5 Discussion and Practical Implications
Steganography has been researched much more widely than its counterpart, steganalysis. The most popular steganography methods are, as can be seen from the topological sorting graphs, mostly (adaptive) transform domain methods. This is likely because these methods score a lot better on the four evaluation criteria for steganography than older and more basic schemes like LSBR and LSBM. However, newer steganography methods, especially the deep-learning-based methods, show greater potential. At the same time, these newer methods suffer from one great downside compared to the more often used methods: the deep-learning-based methods are often non-reversible. This ensures that despite the good performance of these methods, they are in their current form not at all usable in practice (if no one can extract the hidden information, there is no use for the steganographic method). Therefore, steganography research should focus on enabling the practical use of their developed schemes by ensuring reversibility at all times.

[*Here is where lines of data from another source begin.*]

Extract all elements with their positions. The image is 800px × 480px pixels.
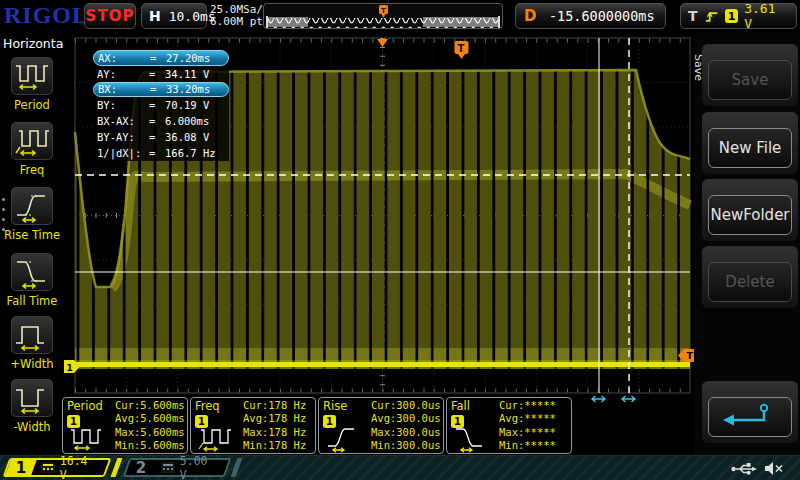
waveform-preview-graphic: T	[264, 4, 502, 28]
trigger-time-flag-icon[interactable]: T	[455, 41, 469, 59]
top-bar: RIGOL STOP H 10.0ms 25.0MSa/s 6.00M pts	[0, 0, 800, 32]
menu-item-neg-width[interactable]	[11, 379, 53, 417]
trigger-level-letter: T	[687, 350, 694, 361]
channel1-number: 1	[16, 459, 26, 477]
cursor-row-by-ay: BY-AY: = 36.08 V	[93, 129, 229, 145]
cursor-row-by: BY: = 70.19 V	[93, 97, 229, 113]
stat-cur: Cur:*****	[499, 399, 556, 412]
delete-button[interactable]: Delete	[708, 262, 792, 302]
measurement-values: Cur:***** Avg:***** Max:***** Min:*****	[499, 399, 556, 453]
menu-item-period[interactable]	[11, 57, 53, 95]
rising-edge-icon	[704, 8, 719, 24]
left-menu: Horizontal Period Freq Rise Time	[0, 32, 64, 455]
channel2-chip[interactable]: 2 5.00 V	[123, 458, 232, 477]
freq-wave-icon	[197, 425, 241, 453]
new-folder-button[interactable]: NewFolder	[708, 195, 792, 235]
scroll-dot	[2, 208, 5, 211]
menu-item-freq-label: Freq	[0, 163, 64, 177]
cursor-label: 1/|dX|:	[97, 147, 149, 159]
menu-item-neg-width-label: -Width	[0, 420, 64, 434]
freq-wave-icon	[13, 124, 51, 158]
trigger-flag-letter: T	[458, 43, 465, 54]
period-wave-icon	[13, 59, 51, 93]
acquisition-info: 25.0MSa/s 6.00M pts	[210, 4, 270, 28]
cursor-label: AY:	[97, 68, 149, 80]
stat-avg: Avg:*****	[499, 412, 556, 425]
channel1-scale: 16.4 V	[60, 454, 99, 480]
menu-item-rise-time-label: Rise Time	[0, 228, 64, 242]
run-state-indicator[interactable]: STOP	[84, 3, 136, 29]
cursor-label: AX:	[98, 52, 150, 64]
delay-value: -15.6000000ms	[549, 8, 655, 24]
scroll-dot	[2, 198, 5, 201]
channel1-chip[interactable]: 1 16.4 V	[3, 458, 112, 477]
stat-avg: Avg:178 Hz	[243, 412, 306, 425]
cursor-bx-handle-icon	[622, 396, 635, 402]
usb-icon	[730, 461, 758, 477]
stat-max: Max:178 Hz	[243, 426, 306, 439]
measurement-panel-freq[interactable]: Freq 1 Cur:178 Hz Avg:178 Hz Max:178 Hz …	[190, 397, 316, 454]
measurement-panel-fall[interactable]: Fall 1 Cur:***** Avg:***** Max:***** Min…	[446, 397, 572, 454]
trigger-source-badge: 1	[725, 9, 738, 23]
new-file-button[interactable]: New File	[708, 128, 792, 168]
stat-min: Min:178 Hz	[243, 439, 306, 452]
measurement-name: Fall	[451, 399, 470, 413]
cursor-ax-handle-icon	[592, 396, 605, 402]
measurement-values: Cur:5.600ms Avg:5.600ms Max:5.600ms Min:…	[115, 399, 185, 453]
channel-status-bar: 1 16.4 V 2 5.00 V	[0, 455, 800, 480]
equals-sign: =	[149, 68, 165, 80]
cursor-row-ax: AX: = 27.20ms	[93, 50, 229, 66]
preview-trigger-marker-icon[interactable]: T	[379, 5, 388, 18]
equals-sign: =	[150, 83, 166, 95]
stat-min: Min:*****	[499, 439, 556, 452]
equals-sign: =	[150, 52, 166, 64]
dc-coupling-icon	[161, 462, 175, 473]
menu-item-fall-time[interactable]	[11, 253, 53, 291]
equals-sign: =	[149, 99, 165, 111]
stat-cur: Cur:178 Hz	[243, 399, 306, 412]
preview-trigger-letter: T	[381, 7, 386, 15]
save-button[interactable]: Save	[708, 60, 792, 100]
cursor-readout-panel: AX: = 27.20ms AY: = 34.11 V BX: = 33.20m…	[93, 50, 229, 161]
stat-min: Min:300.0us	[371, 439, 441, 452]
channel1-slash	[111, 458, 123, 477]
horizontal-timebase-box[interactable]: H 10.0ms	[141, 3, 207, 29]
run-state-label: STOP	[86, 7, 135, 25]
menu-item-rise-time[interactable]	[11, 187, 53, 225]
return-arrow-icon	[718, 401, 782, 433]
measurement-panel-rise[interactable]: Rise 1 Cur:300.0us Avg:300.0us Max:300.0…	[318, 397, 444, 454]
preview-squiggle	[267, 18, 499, 28]
cursor-label: BX:	[98, 83, 150, 95]
equals-sign: =	[149, 115, 165, 127]
channel2-scale: 5.00 V	[180, 454, 219, 480]
trigger-label: T	[688, 8, 698, 24]
preview-right-bracket	[498, 16, 500, 28]
stat-max: Max:300.0us	[371, 426, 441, 439]
channel1-marker-number: 1	[67, 363, 73, 373]
channel2-slash	[231, 458, 243, 477]
cursor-label: BX-AX:	[97, 115, 149, 127]
period-wave-icon	[69, 425, 113, 453]
menu-item-pos-width[interactable]	[11, 316, 53, 354]
cursor-value: 70.19 V	[165, 99, 225, 111]
equals-sign: =	[149, 131, 165, 143]
waveform-preview-bar[interactable]: T	[263, 3, 503, 29]
fall-edge-icon	[13, 255, 51, 289]
stat-max: Max:5.600ms	[115, 426, 185, 439]
measurement-values: Cur:300.0us Avg:300.0us Max:300.0us Min:…	[371, 399, 441, 453]
menu-item-freq[interactable]	[11, 122, 53, 160]
trigger-position-marker-icon[interactable]	[377, 39, 388, 47]
delay-box[interactable]: D -15.6000000ms	[515, 3, 666, 29]
preview-left-bracket	[266, 16, 268, 28]
trigger-box[interactable]: T 1 3.61 V	[680, 3, 797, 29]
cursor-row-bx: BX: = 33.20ms	[93, 82, 229, 98]
right-soft-menu: Save Save New File NewFolder Delete	[694, 32, 800, 455]
cursor-value: 34.11 V	[165, 68, 225, 80]
measurement-panel-period[interactable]: Period 1 Cur:5.600ms Avg:5.600ms Max:5.6…	[62, 397, 188, 454]
positive-pulse-icon	[13, 318, 51, 352]
rise-edge-icon	[13, 189, 51, 223]
trigger-level-value: 3.61 V	[744, 1, 789, 31]
cursor-row-bx-ax: BX-AX: = 6.000ms	[93, 113, 229, 129]
back-button[interactable]	[708, 397, 792, 437]
cursor-row-inv-dx: 1/|dX|: = 166.7 Hz	[93, 145, 229, 161]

Without this reversibility, the potential that new schemes have cannot be fully used, thus stopping these schemes from finding practical applications.
For steganalysis most effort has been put into the construction of Rich Models. Though these models have achieved good performance on the steganography scheme they were designed for, they cannot easily generalise to more methods (as can be seen in Figures
3 through
5). Machine-learning-based steganalysis has the potential to overcome this generalisation problem; however, more research needs to be conducted for it to reach this potential. This future research area could take steganalysis from a mainly academic study area to it reaching practical applications, for example, within law enforcement agencies.
For practical applications of steganalysis it is of importance to focus on two separate goals. First, universal detection methods that truly detect the presence of most steganography methods are needed. Currently, steganalysis methods are shown to not generalise to more methods, as can be seen from Figures
3 through
5, where no single method comes out on top in most of the topological sorting graphs. Second, forensic steganalysis should move further towards the extraction of a message than is currently aimed for, as the mere detection of the presence of steganography does not answer most of the questions a practical application of steganalysis would ask. The implications of not taking these next steps are that steganalysis will continue to lack connection to the institutions and people that would be able to use breakthroughs in steganalysis in their work and practically apply this research. When these next steps are taken, it can greatly improve the practical usability of (forensic) steganalysis (e.g., within law enforcement).
With this survey a clear basis for future research into steganography and steganalysis is provided.